Transcribed page contents

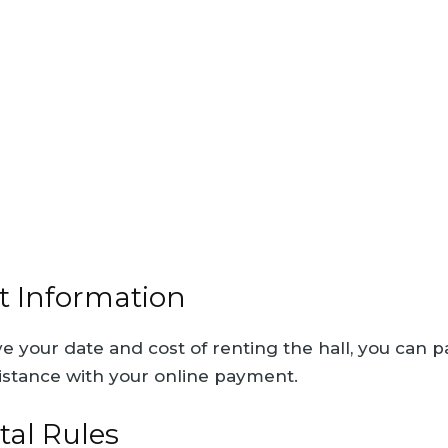
 Information
 your date and cost of renting the hall, you can p
istance with your online payment.
tal Rules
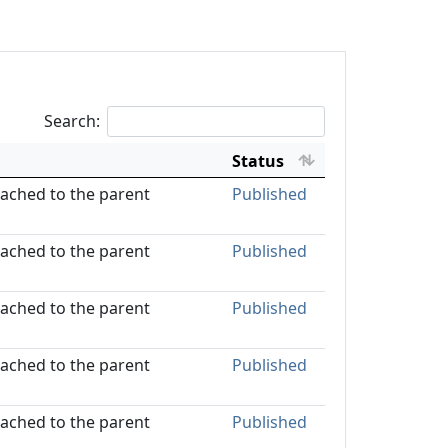
Search:
Status
ttached to the parent
Published
ttached to the parent
Published
ttached to the parent
Published
ttached to the parent
Published
ttached to the parent
Published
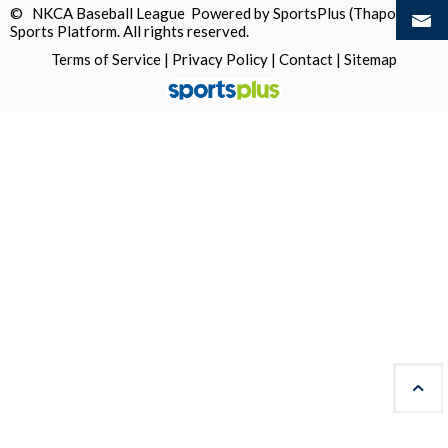
© NKCA Baseball League Powered by
SportsPlus
(Thapos)
Sports Platform.
All rights reserved.
Terms of Service
|
Privacy Policy
|
Contact
|
Sitemap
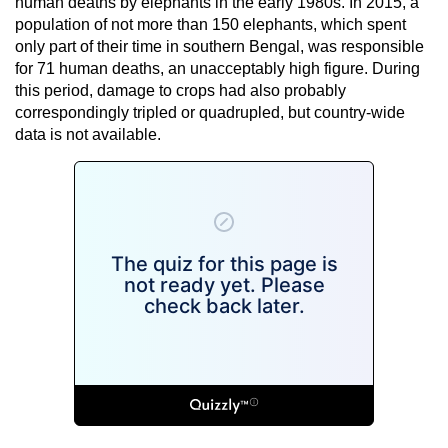
human deaths by elephants in the early 1980s. In 2015, a
population of not more than 150 elephants, which spent
only part of their time in southern Bengal, was responsible
for 71 human deaths, an unacceptably high figure. During
this period, damage to crops had also probably
correspondingly tripled or quadrupled, but country-wide
data is not available.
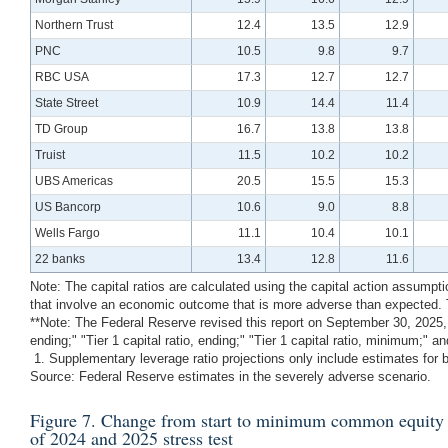
Northern Trust
12.4
13.5
12.9
PNC
10.5
9.8
9.7
RBC USA
17.3
12.7
12.7
State Street
10.9
14.4
11.4
TD Group
16.7
13.8
13.8
Truist
11.5
10.2
10.2
UBS Americas
20.5
15.5
15.3
US Bancorp
10.6
9.0
8.8
Wells Fargo
11.1
10.4
10.1
22 banks
13.4
12.8
11.6
Note: The capital ratios are calculated using the capital action assumpt
that involve an economic outcome that is more adverse than expected. T
**Note: The Federal Reserve revised this report on September 30, 2025, d
ending;" "Tier 1 capital ratio, ending;" "Tier 1 capital ratio, minimum;"
1. Supplementary leverage ratio projections only include estimates for ba
Source: Federal Reserve estimates in the severely adverse scenario.
Figure 7. Change from start to minimum common equity tier
of 2024 and 2025 stress test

→ Exercise goal
Each line of the data that holds the word "more" should be copied.

→ Response to this exercise
population of not more than 150 elephants, which spent
that involve an economic outcome that is more adverse than expected. T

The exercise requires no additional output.